In this dissertation, I present several strategies to leverage experimental data towards a quantitative understanding of small molecule bioactivity that can inform the discovery of drug candidates. I review two cheminformatics tools I co-developed, present a comprehensive cross-target analysis of large public small molecule bioactivity data, and present a mathematical model of leptin transport across the mammalian blood-brain barrier.
First I present ChemMine Tools, a web service which provides both programmable and interactive online interfaces to a diverse set of analysis tools useful for analyzing small molecule structural data. ChemMine Tools allows users to import a set of small molecule structures, compute pairwise compound similarities, search for similar compounds, cluster compounds by structure or physical properties, and compute physicochemical properties.

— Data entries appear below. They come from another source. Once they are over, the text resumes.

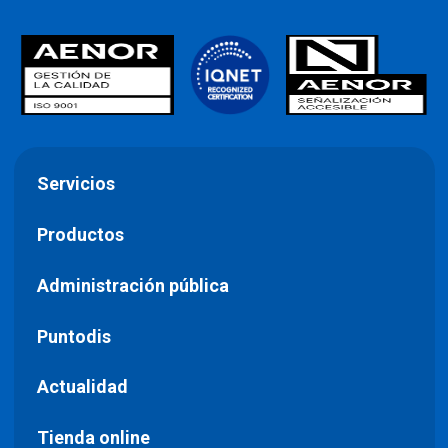
Servicios
Productos
Administración pública
Puntodis
Actualidad
Tienda online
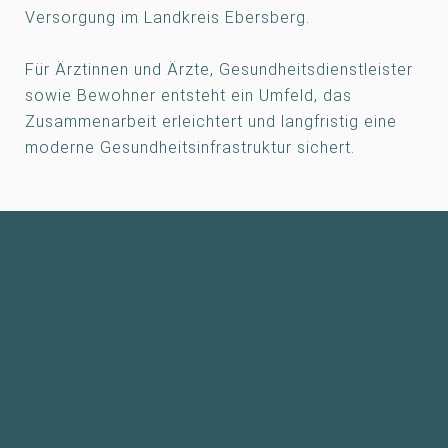
Versorgung im Landkreis Ebersberg.
Für Ärztinnen und Ärzte, Gesundheitsdienstleister
sowie Bewohner entsteht ein Umfeld, das
Zusammenarbeit erleichtert und langfristig eine
moderne Gesundheitsinfrastruktur sichert.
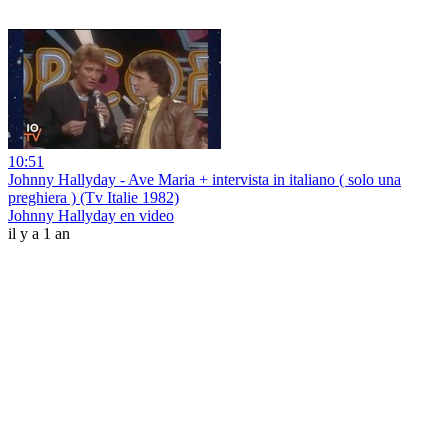
10:51
Johnny Hallyday - Ave Maria + intervista in italiano ( solo una
preghiera ) (Tv Italie 1982)
Johnny Hallyday en video
il y a 1 an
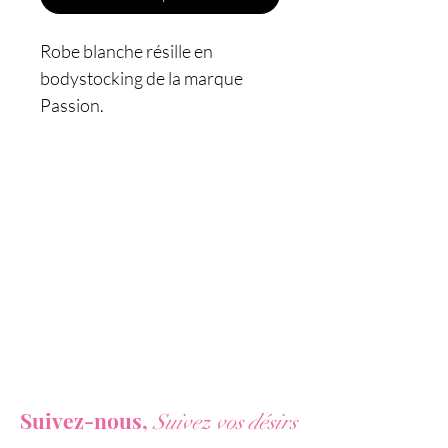
Robe blanche résille en
bodystocking de la marque
Passion.
Cette robe blanche comprend
divers motifs géométriques le
long de la robe. De fines
lanières descendent le long de
la poitrine en formant un
décolleté en V. Les seins sont
soutenus par une bande
blanche élastique. Au niveau du
ventre, le motif ajouré alterne
Vous ne voulez rien rater de nos actualités ?
entre de fines lignes verticales
Suivez-nous,
Suivez vos désirs
serrées et de larges ovales.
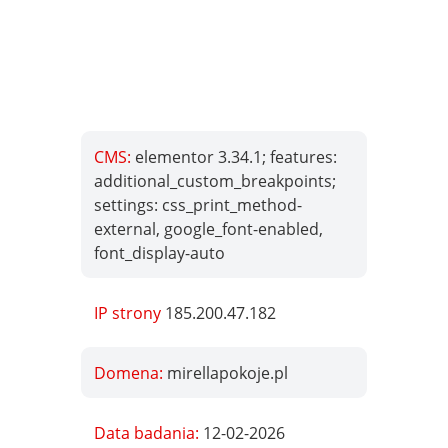
CMS:
elementor 3.34.1; features:
additional_custom_breakpoints;
settings: css_print_method-
external, google_font-enabled,
font_display-auto
IP strony
185.200.47.182
Domena:
mirellapokoje.pl
Data badania:
12-02-2026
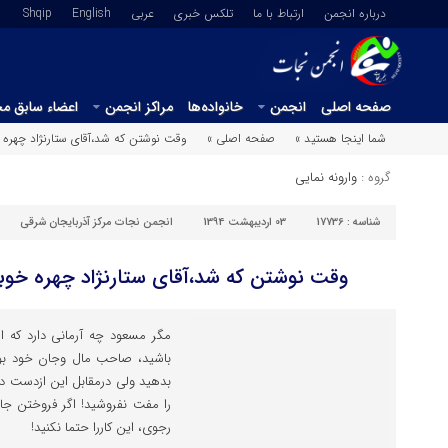
درباره انجمن
ارتباط با ما
تلکس خبری
عربي
English
Shqip
صفحه اصلی
انجمن
خانواده‌ها
مراکز انجمن
اعضاء سابق م
شما اینجا هستید »
صفحه اصلی »
وقت نوشتن که شد،آقای ستارنژاد چهره خ
گروه :
وارونه نمایی
شناسه :
17736
03 اردیبهشت 1394
انجمن نجات مرکز آذربایجان شرقی
وقت نوشتن که شد،آقای ستارنژاد چهره خوبی
مگر مسعود چه آرمانی دارد که ا
باشید، صاحب مال وجان خود بود
بدهید ولی درمقابل این ازدست دا
را مفت نفروشید! اگر فروختن 
رجوی، این کاررا حتما نکنید!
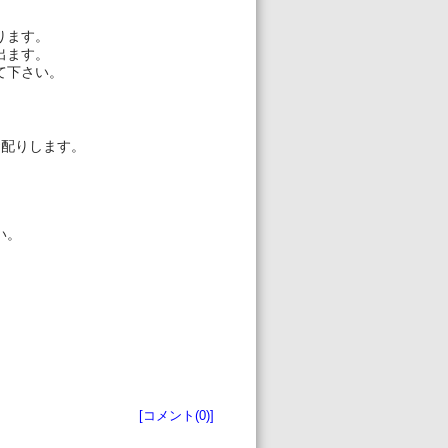
ります。
出ます。
て下さい。
お配りします。
。
。
い。
塾生向けお知らせ
[コメント(0)]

The second software tool is bioassayR, a software package for large scale cross-target analysis of small molecule bioactivity profiles. bioassayR systematically analyzes data from thousands of screening experiments to identify target selective drug candidates and druggable protein targets. By simultaneously leveraging data from both custom small molecule screening efforts and public databases, bioassayR helps identify regions of the genome and proteome accessible to small molecule probes, elucidate novel mechanisms of action for bioactive molecules, and predict off-target effects which currently lead to a high attrition rate in drug discovery efforts.
The systematic cross-target analysis of public bioactivity data uses the bioassayR tool to analyze data from PubChem BioAssay. This groups small molecules into three groups based on an increasing number of active targets in these data- highly selective, family selective, and promiscuous binding, and find that FDA approved drugs are strongly represented among the family selective group. I also show that the compound-target space can be organized into biclusters, where shared activity tends to occur across protein targets sharing common Molecular Function Gene Ontology (MF GO) terms.
The leptin transport kinetic model extends current mathematical models of receptor endocytosis to transcytosis, and behaves similar to the experimentally observed dynamics of this system. A computational model is provided which allows for in-silico perturbation, to predict the potential effects of pathological states, or therapeutic small molecules.